[Collected data]
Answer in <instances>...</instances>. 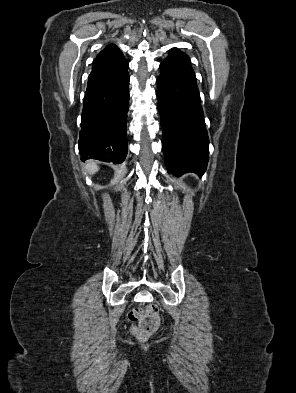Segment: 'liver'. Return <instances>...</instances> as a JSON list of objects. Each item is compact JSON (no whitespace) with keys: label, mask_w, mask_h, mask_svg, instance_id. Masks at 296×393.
<instances>
[{"label":"liver","mask_w":296,"mask_h":393,"mask_svg":"<svg viewBox=\"0 0 296 393\" xmlns=\"http://www.w3.org/2000/svg\"><path fill=\"white\" fill-rule=\"evenodd\" d=\"M85 168L87 169V171H88L89 174H94V173H96V172L98 171V169H99V167L97 166V164H96L95 162H93V161L88 162V163L85 165Z\"/></svg>","instance_id":"1"}]
</instances>
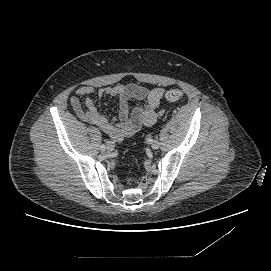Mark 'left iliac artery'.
Listing matches in <instances>:
<instances>
[{
  "instance_id": "44dca946",
  "label": "left iliac artery",
  "mask_w": 271,
  "mask_h": 271,
  "mask_svg": "<svg viewBox=\"0 0 271 271\" xmlns=\"http://www.w3.org/2000/svg\"><path fill=\"white\" fill-rule=\"evenodd\" d=\"M146 141L148 144H151L153 142V139H152V137L149 136L146 138Z\"/></svg>"
}]
</instances>
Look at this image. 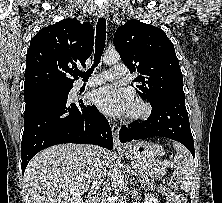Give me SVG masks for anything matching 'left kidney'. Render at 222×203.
<instances>
[{
    "mask_svg": "<svg viewBox=\"0 0 222 203\" xmlns=\"http://www.w3.org/2000/svg\"><path fill=\"white\" fill-rule=\"evenodd\" d=\"M144 203H158V200L152 194H145Z\"/></svg>",
    "mask_w": 222,
    "mask_h": 203,
    "instance_id": "obj_1",
    "label": "left kidney"
}]
</instances>
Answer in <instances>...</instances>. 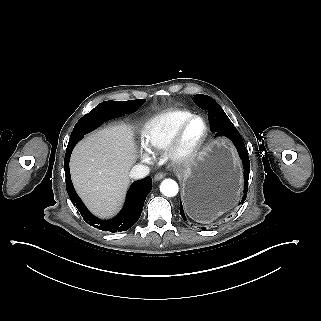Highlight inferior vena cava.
<instances>
[{"instance_id": "1", "label": "inferior vena cava", "mask_w": 321, "mask_h": 321, "mask_svg": "<svg viewBox=\"0 0 321 321\" xmlns=\"http://www.w3.org/2000/svg\"><path fill=\"white\" fill-rule=\"evenodd\" d=\"M149 173H150V168L142 164H136L130 170V176L132 178H137V179L144 178Z\"/></svg>"}]
</instances>
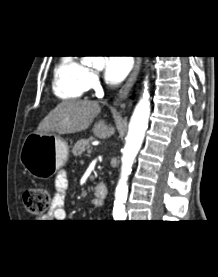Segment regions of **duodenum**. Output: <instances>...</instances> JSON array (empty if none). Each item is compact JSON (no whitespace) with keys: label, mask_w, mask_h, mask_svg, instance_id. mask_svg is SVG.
Returning <instances> with one entry per match:
<instances>
[{"label":"duodenum","mask_w":218,"mask_h":277,"mask_svg":"<svg viewBox=\"0 0 218 277\" xmlns=\"http://www.w3.org/2000/svg\"><path fill=\"white\" fill-rule=\"evenodd\" d=\"M108 194V187L104 183H98L94 187V196L98 203L102 202Z\"/></svg>","instance_id":"410a0bca"}]
</instances>
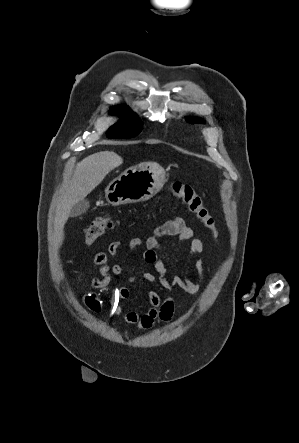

## TASK DIRECTIONS
Could you transcribe exactly the lines from the one with "Segment regions of" through the end of the data, both ends included, and nothing else, skipping the pictures?

## YOUR SOLUTION
Segment regions of **duodenum**. Output: <instances>...</instances> JSON array (empty if none). Each item is compact JSON (no whitespace) with keys: label, mask_w, mask_h, mask_svg, instance_id. mask_svg is SVG.
Returning <instances> with one entry per match:
<instances>
[{"label":"duodenum","mask_w":218,"mask_h":277,"mask_svg":"<svg viewBox=\"0 0 218 277\" xmlns=\"http://www.w3.org/2000/svg\"><path fill=\"white\" fill-rule=\"evenodd\" d=\"M108 194V187L104 183H98L94 187V196L98 203L102 202Z\"/></svg>","instance_id":"410a0bca"}]
</instances>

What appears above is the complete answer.